But it is absolutely revolutionary if you have dry eyes. Quotes include "I feel like my eye is actually too wet now"
https://en.wikipedia.org/wiki/The_St._Regis_Mohawk_Tribe_and...
You could actually order this from amazon.de up until recently and have it shipped to you. That seems to have disappeared, though.
the article does a good job of showing the self serving double speak and the lack of pursuing an OTC option in the US, but I want to compare costs directly, since the article also acknowledges that OTC would have been much cheaper than $800 in the US too
Then the drug companies come in and offer a "savings card" which you apply at the pharmacy like another layer of insurance. I searched and Miebo has one too: https://miebo.blsavingscard.com/ You'd have to read all the fine print, but it reveals that the actual cash-pay price is $225 (still high, obviously) and they have a co-pay assistance program that reduces your copay to $0 to incentivize you to get your insurance billed for this drug. So a lot of people who take this drug in the US actually pay $0 because they sign up for this card.
The FDA is partially to blame for this situation: They required a complete New Drug Application before they would let anyone bring it to market, even though it's over the counter in other countries.
The cost of performing a New Drug Application starts in the mid hundreds of millions of dollars range and can extend into the billions for some drugs.
So nobody could feasibly introduce it to the market here without investing $500 million or more up front. At that price, your only viable option is to stick a big price tag on it and try to milk that money back from insurers.
>the actual cash-pay price is $225
So still 11x the price, plus whatever the prescription costs.
Unforgiveable.
That's pretty much the entire business model of GoodRx.
in that case, you don't care if you drug cost 10€ or 2000€ because you aren't spending a single € from your own wallet, at least if you don't factor in taxes.
Contrary to the USA where it's a much more responsible market, people do pay for the medications or they get it paid by their own insurance but it cost them directly a lot of money.
I would think that americans would be much more vigilant about what medication they take, the price it cost, and so would have much lower pricing. That's just how free market work, and technically there are many medication manufacturer and many customer.
Is it the proof that a true unregulated free market doesn't work ? if left unsupervised, big companies are going to buy smaller companies until they are monopoly or make secret, behind the door, deal to keep price up.
It's what the USA is made on, the idea of freedom and free market. i believe the idea of unregulated market is more recent, think the 70's, but surely in the 50 years since then american would have pushed back against it and not elected people like Trump who are all in.
> Is it the proof that a true unregulated free market doesn't work ?
The market is heavily regulated (frequently crazily) by the FDA, and the actual amount anything costs is heavily obscured from the eyes of any consumers by the fog of bureaucracy and insurance.
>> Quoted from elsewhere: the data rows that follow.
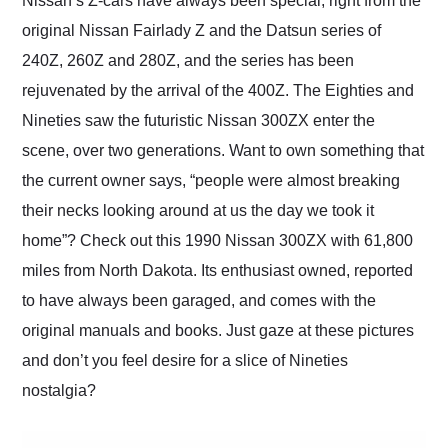
Nissan’s Z-cars have always been special, right from the
their shipping service
original Nissan Fairlady Z and the Datsun series of
as well.
240Z, 260Z and 280Z, and the series has been
rejuvenated by the arrival of the 400Z. The Eighties and
Nineties saw the futuristic Nissan 300ZX enter the
scene, over two generations. Want to own something that
the current owner says, “people were almost breaking
their necks looking around at us the day we took it
home”? Check out this 1990 Nissan 300ZX with 61,800
miles from North Dakota. Its enthusiast owned, reported
to have always been garaged, and comes with the
original manuals and books. Just gaze at these pictures
and don’t you feel desire for a slice of Nineties
nostalgia?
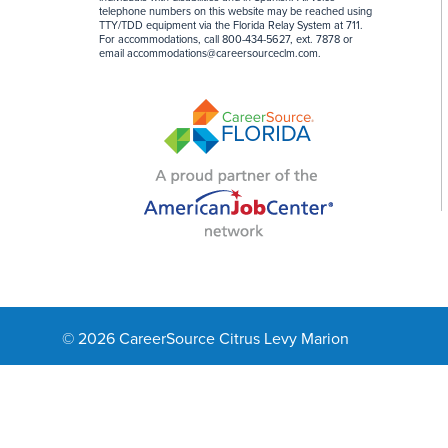
telephone numbers on this website may be reached using
TTY/TDD equipment via the Florida Relay System at 711.
For accommodations, call 800-434-5627, ext. 7878 or
email
accommodations@careersourceclm.com
.
© 2026 CareerSource Citrus Levy Marion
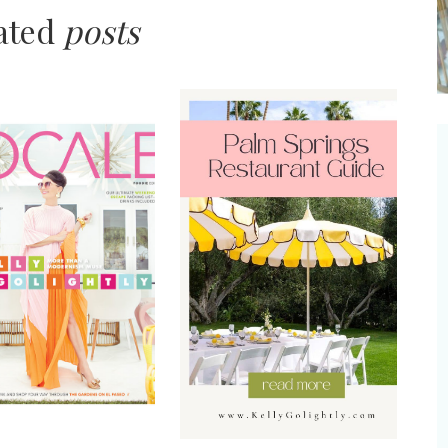
lated
posts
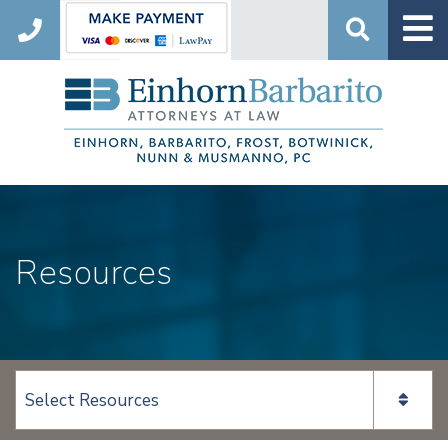
Search
Resources
View page content:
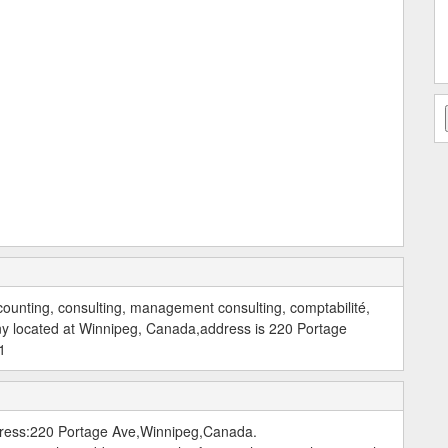
counting, consulting, management consulting, comptabilité,
ny located at Winnipeg, Canada,address is 220 Portage
1
dress:220 Portage Ave,Winnipeg,Canada.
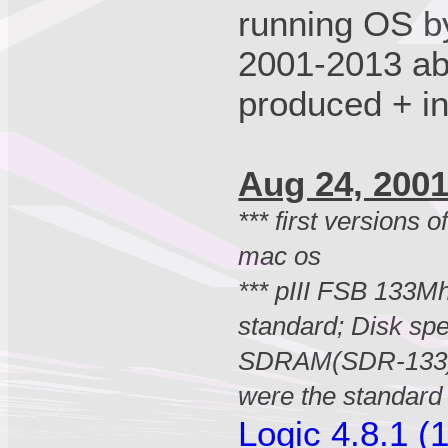
running OS b
2001-2013 ab
produced + i
Aug 24, 20
*** first versions 
mac os
*** pIII FSB 133Mh
standard; Disk sp
SDRAM(SDR-133)
were the standar
Logic 4.8.1 (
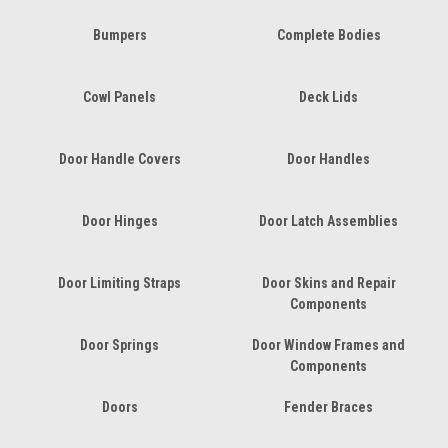
Bumpers
Complete Bodies
Cowl Panels
Deck Lids
Door Handle Covers
Door Handles
Door Hinges
Door Latch Assemblies
Door Limiting Straps
Door Skins and Repair
Components
Door Springs
Door Window Frames and
Components
Doors
Fender Braces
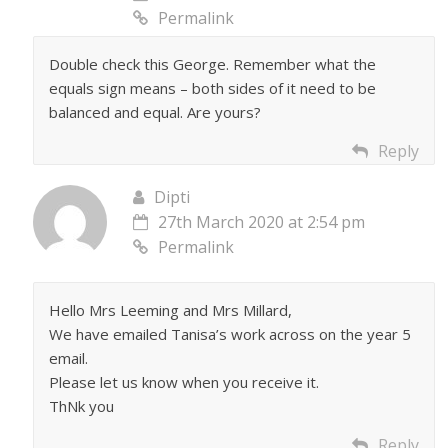
Permalink
Double check this George. Remember what the
equals sign means – both sides of it need to be
balanced and equal. Are yours?
Reply
Dipti
27th March 2020 at 2:54 pm
Permalink
Hello Mrs Leeming and Mrs Millard,
We have emailed Tanisa’s work across on the year 5
email.
Please let us know when you receive it.
ThNk you
Reply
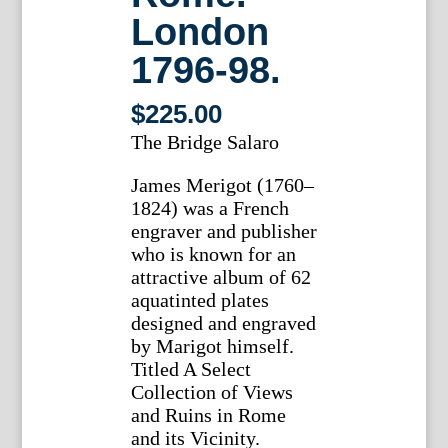
London
1796-98.
$
225.00
The Bridge Salaro
James Merigot (1760–
1824) was a French
engraver and publisher
who is known for an
attractive album of 62
aquatinted plates
designed and engraved
by Marigot himself.
Titled A Select
Collection of Views
and Ruins in Rome
and its Vicinity.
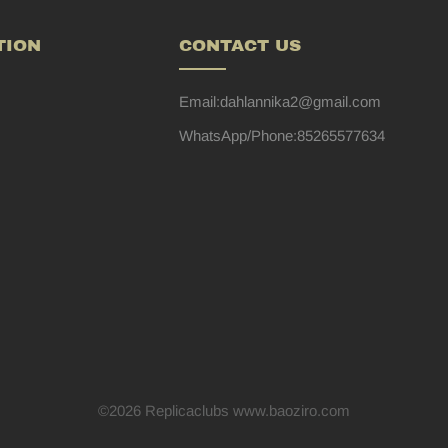
TION
CONTACT US
Email:dahlannika2@gmail.com
WhatsApp/Phone:85265577634
©2026 Replicaclubs www.baoziro.com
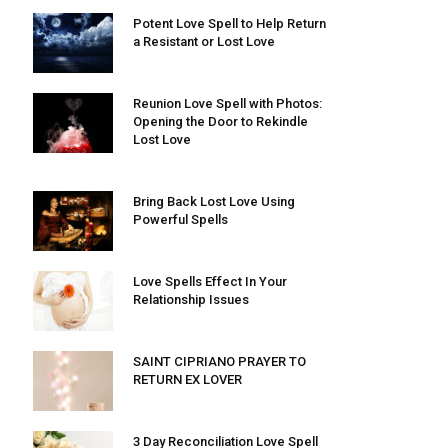
Potent Love Spell to Help Return
a Resistant or Lost Love
Reunion Love Spell with Photos:
Opening the Door to Rekindle
Lost Love
Bring Back Lost Love Using
Powerful Spells
Love Spells Effect In Your
Relationship Issues
SAINT CIPRIANO PRAYER TO
RETURN EX LOVER
3 Day Reconciliation Love Spell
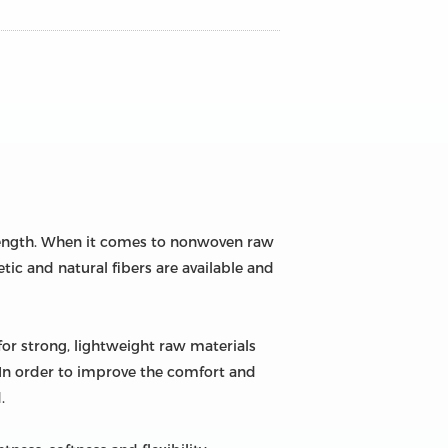
trength. When it comes to nonwoven raw
tic and natural fibers are available and
for strong, lightweight raw materials
. In order to improve the comfort and
.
Many people have 3-4 tiers of fixed copays that the insurance company makes up - some pharmacies won't even tell you when there is a cash price or a "coupon" that would be cheaper than your insurance copay! And pharmacies don't publish a plain list of what the cash prices are, and it would be hard for most people to even produce the tier formulary, it's buried as a PDF in some obscure page of a horrible website. So we just go to the pharmacy and see what it'll cost us.
Also, one major insurer owns a major pharmacy benefits manager and one of the big 2 pharmacy chains, so they use that to put their thumb on the scale however they can, while the other insurers and PBMs play games to lock consumers into restrictive exclusive deals that are to their detriment.
Anyway we don't have a market at all when it comes to healthcare, because the majority of price information is withheld from consumers until the opportunity to make any choice, if it even existed, is well past.
When you have 30 insurance companies, 10000 companies buying insurance policies and millions of individuals - you get shit prices.
That's why the drug in question is 200 USD in US (after deductions) and 20 in Europe (including taxes).
That's the idea, but in practice there are so many layers of indirect government incentives, disincentives, and direct interventions that market is no longer effective for this purpose.
It's virtually impossible to find out how much a medical procedure actually costs. Most hospitals and clinics refuse to even estimate as a policy, which has led to the creation of things like pre-paid services for labor and delivery. Those are quite rare.
I'm 100% in favor of allowing the market to work - but at this point, we have the worst of both worlds and the best of neither. Either extreme would be better than what we have.
Europe is a big place, buddy. Which particular part are "we" from today?
NHS England has NICE (National Institute for Health and Care Excellence), which does the cost-benefit analysis for all medicines prescribed, nationally. It frequently decides medicines aren't worth the money. If you, as a private citizen, want that particular medicine, you can waste your own money on it. NHS England does not have a moral hazard problem.
The NHS also spends money trying to convince people to exercise, eat well, lose weight, not smoke, look for early signs of cancer, etc., because they find that relatively tiny amounts of money on these campaigns results in massive, massive savings from not having to treat so much preventable disease later in life.
The US today is structurally dependent on this sort of cash migration. If all Americans suddenly began to save 10%+ of their income every month (also structurally impossible for most), GDP would dramatically contract.
These things aren't broken. They are by design.